Through the separation of allowable uses and other measures, zoning has sought to protect and stabilize land and property values by “mitigating the negative externalities endemic to private use of land,” and to “preclude social, market and environmental turmoil despite growth by maintaining the accessibility and quality of natural and man made resources, by preventing harm done by competing interests in the marketplace, and by guaranteeing access to decent and affordable housing and public services” (Whittemore, Andrew, 2010).
The state of California requires each city and county to produce, maintain, and implement a General Plan for the long-term physical development of its territory. In Los Angeles, the Department of City Planning (LADCP) is responsible for this task, which is described through the Framework Elements of the General Plan and implemented through various zoning practices, including: traditional zoning, specific plans, overlay districts, and quasi-judicial permits such as conditional uses, variances, Q’s and D’s. In Article 2, SPECIFIC PLANNING- ZONING COMPREHENSIVE ZONING PLAN, of SEC. 12.02, PURPOSE, of the Los Angeles Municipal Code, the article’s purpose is described in the following way:
The purpose of this article is to consolidate and coordinate all existing zoning regulations and provisions into one comprehensive zoning plan in order to designate, regulate and restrict the location and use of buildings, structures and land, for agriculture, residence, commerce, trade, industry or other purposes; to regulate and limit the height, number of stories, and size of buildings and other structures hereafter erected or altered to regulate and determine the size of yards and other open spaces and to regulate and limit the density of population; and for said purposes to divide the City into zones of such number, shape and area as may be deemed best suited to carry out these regulations and provide for their enforcement. Further, such regulations are deemed necessary in order to encourage the most appropriate use of land; to conserve and stabilize the value of property; to provide adequate open spaces for light and air, and to prevent and fight fires; to prevent undue concentration of population; to lessen congestion on streets; to facilitate adequate provisions for community utilities and facilities such as transportation, water, sewerage, schools, parks and other public requirements; and to promote health, safety, and the general welfare all in accordance with the comprehensive plan.

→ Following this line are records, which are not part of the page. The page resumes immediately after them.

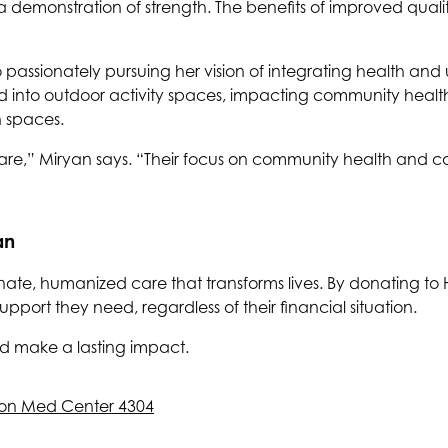
a demonstration of strength. The benefits of improved qualit
o passionately pursuing her vision of integrating health an
d into outdoor activity spaces, impacting community heal
 spaces.
re,” Miryan says. “Their focus on community health and c
an
nate, humanized care that transforms lives. By donating to
ort they need, regardless of their financial situation.
d make a lasting impact.
on Med Center 4304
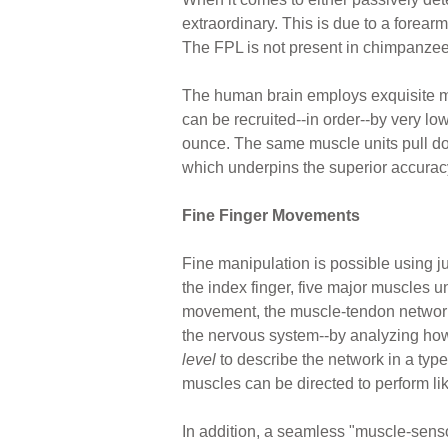
extraordinary. This is due to a forear
The FPL is not present in chimpanzee
The human brain employs exquisite mus
can be recruited--in order--by very low
ounce. The same muscle units pull do
which underpins the superior accuracy 
Fine Finger Movements
Fine manipulation is possible using ju
the index finger, five major muscles 
movement, the muscle-tendon networks 
the nervous system--by analyzing ho
level
to describe the network in a typ
muscles can be directed to perform lik
In addition, a seamless "muscle-senso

While zoning was enacted and upheld to protect the general welfare, a century of implementation has produced a mixed record and it now seen by many as having fallen prey to the same market inequalities that are so clearly expressed across the political and economic demography and geography of this country. Many argue that zoning functions primarily in the service of a socially, economically, and politically elite class at the expense of the general welfare, protecting narrow private economic interest through means of legislative land-based exclusion and debasement. Many more would argue that, as a tool, zoning is too blunt and too 20th century to be of service in our current socio-political and climate context, yet it remains a powerful instrument of state and local governance.